Another example of bias offered relates to healthcare in the US.

He said: “It was a preventative health care system or model so it was built with all the good intentions, so was not to deny health care insurance to people.

“But it was really for existing members to see if the company could target preventative health care practices to them.

“Now, we all know that it’s very biased because if you are black, and you have similar healthcare conditions as someone who is white, then unfortunately in the US, black people have less access to health care, so less is being spent on curing them from that disease.

“So and that led to large amounts of bias and it was not something that couldn’t be fixed.”

And the AI expert has warned how the bias inherent within AI can most likely never be eradicated.

He said: “Bias itself cannot be eradicated completely.

“It’s not like a binary problem where you say it’s a ‘yes’ or ‘no’ problem, where you say there is bias or there’s no bias. There’s always bias to some degree.

“So what you do is keep it within acceptable limits.

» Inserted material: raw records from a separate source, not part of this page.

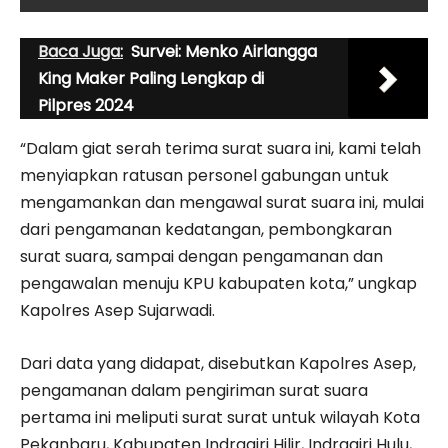
Baca Juga:
Survei: Menko Airlangga
King Maker Paling Lengkap di
Pilpres 2024
“Dalam giat serah terima surat suara ini, kami telah
menyiapkan ratusan personel gabungan untuk
mengamankan dan mengawal surat suara ini, mulai
dari pengamanan kedatangan, pembongkaran
surat suara, sampai dengan pengamanan dan
pengawalan menuju KPU kabupaten kota,” ungkap
Kapolres Asep Sujarwadi.
Dari data yang didapat, disebutkan Kapolres Asep,
pengamanan dalam pengiriman surat suara
pertama ini meliputi surat surat untuk wilayah Kota
Pekanbaru, Kabupaten Indragiri Hilir, Indragiri Hulu,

“I think that’s, that’s what you should try to do, to try to eradicate it as much as possible, but you cannot eradicate it completely.

For example, if you try to fix bias for one underserved group, it may introduce bias to another one.

“And there’s also a trade-off between fixing the bias in the system versus how accurate the AI is.

“You need to potentially sacrifice on accuracy for fixing the bias.

“So that’s why you cannot solve it completely, but you can keep it within bounds.”